**MATERIAL FOR THE TASK**

######

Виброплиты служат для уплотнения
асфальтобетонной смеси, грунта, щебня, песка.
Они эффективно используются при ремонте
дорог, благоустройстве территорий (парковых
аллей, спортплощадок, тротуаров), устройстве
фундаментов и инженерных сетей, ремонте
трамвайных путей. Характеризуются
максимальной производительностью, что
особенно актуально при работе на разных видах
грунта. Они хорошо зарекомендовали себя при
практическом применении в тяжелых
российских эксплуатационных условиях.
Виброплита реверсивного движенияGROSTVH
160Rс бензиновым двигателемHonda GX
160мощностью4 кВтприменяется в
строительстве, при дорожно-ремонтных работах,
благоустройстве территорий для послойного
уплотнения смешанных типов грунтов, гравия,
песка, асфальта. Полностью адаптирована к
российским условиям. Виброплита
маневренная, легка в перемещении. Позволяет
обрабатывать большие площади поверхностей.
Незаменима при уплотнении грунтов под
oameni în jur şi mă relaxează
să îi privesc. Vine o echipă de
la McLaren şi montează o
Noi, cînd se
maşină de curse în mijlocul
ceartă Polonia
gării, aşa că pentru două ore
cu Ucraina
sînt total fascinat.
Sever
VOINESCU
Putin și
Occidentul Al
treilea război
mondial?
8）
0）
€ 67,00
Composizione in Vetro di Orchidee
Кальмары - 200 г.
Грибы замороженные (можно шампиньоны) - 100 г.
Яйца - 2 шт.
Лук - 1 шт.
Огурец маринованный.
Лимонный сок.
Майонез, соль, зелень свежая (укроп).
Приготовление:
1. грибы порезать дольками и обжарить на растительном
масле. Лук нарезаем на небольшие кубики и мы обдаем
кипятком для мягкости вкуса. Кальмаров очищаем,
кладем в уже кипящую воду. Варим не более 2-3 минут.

######

**YOUR ASSIGNMENT**
Your job is to transcribe the listing exactly, line for line.

**EXERCISE ANSWER**
Виброплиты служат для уплотнения
асфальтобетонной смеси, грунта, щебня, песка.
Они эффективно используются при ремонте
дорог, благоустройстве территорий (парковых
аллей, спортплощадок, тротуаров), устройстве
фундаментов и инженерных сетей, ремонте
трамвайных путей. Характеризуются
максимальной производительностью, что
особенно актуально при работе на разных видах
грунта. Они хорошо зарекомендовали себя при
практическом применении в тяжелых
российских эксплуатационных условиях.
Виброплита реверсивного движенияGROSTVH
160Rс бензиновым двигателемHonda GX
160мощностью4 кВтприменяется в
строительстве, при дорожно-ремонтных работах,
благоустройстве территорий для послойного
уплотнения смешанных типов грунтов, гравия,
песка, асфальта. Полностью адаптирована к
российским условиям. Виброплита
маневренная, легка в перемещении. Позволяет
обрабатывать большие площади поверхностей.
Незаменима при уплотнении грунтов под
oameni în jur şi mă relaxează
să îi privesc. Vine o echipă de
la McLaren şi montează o
Noi, cînd se
maşină de curse în mijlocul
ceartă Polonia
gării, aşa că pentru două ore
cu Ucraina
sînt total fascinat.
Sever
VOINESCU
Putin și
Occidentul Al
treilea război
mondial?
8）
0）
€ 67,00
Composizione in Vetro di Orchidee
Кальмары - 200 г.
Грибы замороженные (можно шампиньоны) - 100 г.
Яйца - 2 шт.
Лук - 1 шт.
Огурец маринованный.
Лимонный сок.
Майонез, соль, зелень свежая (укроп).
Приготовление:
1. грибы порезать дольками и обжарить на растительном
масле. Лук нарезаем на небольшие кубики и мы обдаем
кипятком для мягкости вкуса. Кальмаров очищаем,
кладем в уже кипящую воду. Варим не более 2-3 минут.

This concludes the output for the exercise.